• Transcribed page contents
-------------------------

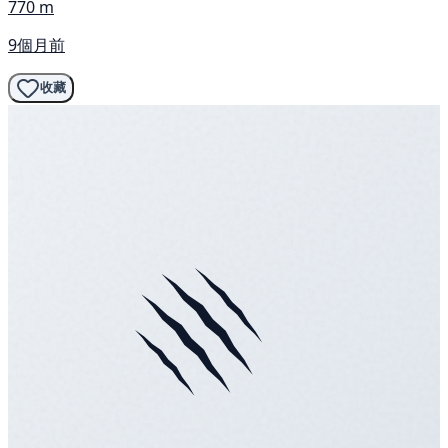
770 m
9個月前
收藏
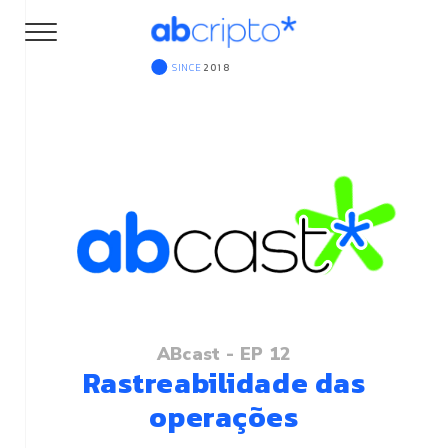
SINCE
2018
ABcast - EP 12
Rastreabilidade das
operações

-------------------------

Repeat each entry exactly as it appears; skip any picture.

• RESULT FOR THIS EXERCISE
770 m
9個月前
收藏
SINCE
2018
ABcast - EP 12
Rastreabilidade das
operações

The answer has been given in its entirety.